Logic destroys the audio files in seemingly random order, e.g. in a sequence of 79 audio files recorded for one track the files with numbers 43, 48, 56, 58, 59 and 74 were corrupted. According to internet sources, the bug occurs under the condition that the computer utilizes differently formatted hard disks, i.e. disks which are not all formatted with Mac OS X Journaled. This bug occurs when logic is closed, which means that even if the project perfectly works before closing the program, there is no guarantee that it will work when opened again!
For a more thorough analysis, I compared working files with corrupted files using a Hex editor, in which each single byte in the file can be visualized. The first bytes of an intact wave file look like this:
For a detailed description of each byte, refer to this page. In short, these are the contents of the wave file header:
- Bytes 1-4: RIFF chunk descriptor
- Bytes 4-8: chuck size (total number of bytes in the file after this block)
- Bytes 8-12: format (in this case WAVE)
- Bytes 12-16: fmt-subchunk header (contains “fmt “)
- Bytes 16-20: subchunk size (in this case 16 for PCM)
- Bytes 20-22: audio format (1 = PCM)
- Bytes 22-24: number of channels (1 = Mono, 2 = Stereo, etc.)
- Bytes 24-28: sample rate
- Bytes 28-32: number of bytes for one sample in all channels
- Bytes 32-34: resolution in bits per sample, etc. 8, 16 or 24 bits
- Bytes 34-36: reserved
- Bytes 36-40: data chunk header (contains “data”)
- Bytes 40-44: number of bytes for the raw audio data
- Bytes 44ff.: raw audio data
Now let’s have a look at a destroyed audio file:
If the bug occurs, Logic fails to write the wave header correctly. Instead, the file contains only zeroes in the first 44 bytes, which is exactly the length of the wave header. The raw audio data, starting at byte 45, is still intact (note that the hex editor starts counting at 0).

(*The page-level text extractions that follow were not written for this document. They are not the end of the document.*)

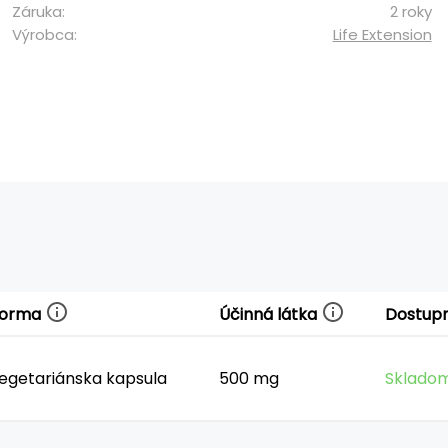
Záruka:
2 roky
Výrobca:
Life Extension
Forma
Účinná látka
Dostup
egetariánska kapsula
500 mg
Skladom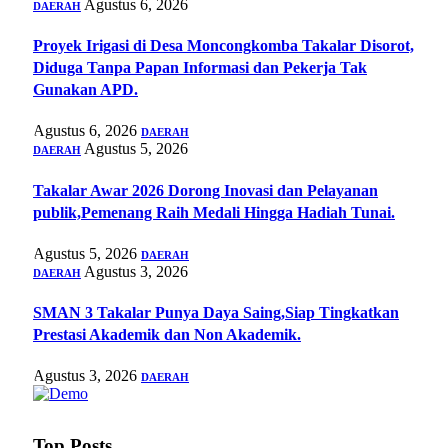
Agustus 6, 2026
DAERAH
Proyek Irigasi di Desa Moncongkomba Takalar Disorot,
Diduga Tanpa Papan Informasi dan Pekerja Tak
Gunakan APD.
Agustus 6, 2026
DAERAH
Agustus 5, 2026
DAERAH
Takalar Awar 2026 Dorong Inovasi dan Pelayanan
publik,Pemenang Raih Medali Hingga Hadiah Tunai.
Agustus 5, 2026
DAERAH
Agustus 3, 2026
DAERAH
SMAN 3 Takalar Punya Daya Saing,Siap Tingkatkan
Prestasi Akademik dan Non Akademik.
Agustus 3, 2026
DAERAH
Top Posts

If such a corrupted wave file is opened, logic can’t read the header and assumes a default 8 bit setting, which leads to a misinterpretation of the audio data. Additionally, the length of the file will also be misinterpreted, because a wrong sample rate is assumed.
Repairing the Audio Files
You can restore the destroyed files by copying a wave file header from a correct file (with matching sample rate and resolution) to a corrupted file in the hex editor. For example, wave files with a sample rate of 44.100 Hz and 24 bit resolution need to start with bytes similar to these (in hexadecimal representation):
52 49 46 46 5B 89 3E 00 57 41 56 45 66 6D 74 20 10 00 00 00 01 00 01 00 44 AC 00 00 CC 04 02 00 03 00 18 00 64 61 74 61 6B 5C 3E 00
One potential issue now could still be that the chunk sizes (bytes 4-8 and 40-44) are not correct, but most audio editors don’t check these values. If you want to correct these as well, make sure that you use the correct little endian representation for these byte groups.
This post reveals a serious bug in Logic, which can potentially destroy hours and weeks of hard work. Fortunately, the data can be restored completely. I seriously hope that this bug will be fixed soon or is already fixed. We experienced these problems with Logic 9, but internet forum posts suggest that it can also happen with Logic Pro X. If someone can confirm or has any updates, please feel free to comment. Please also comment if you know an audio editor which can restore the wave header including the correct chunk sizes.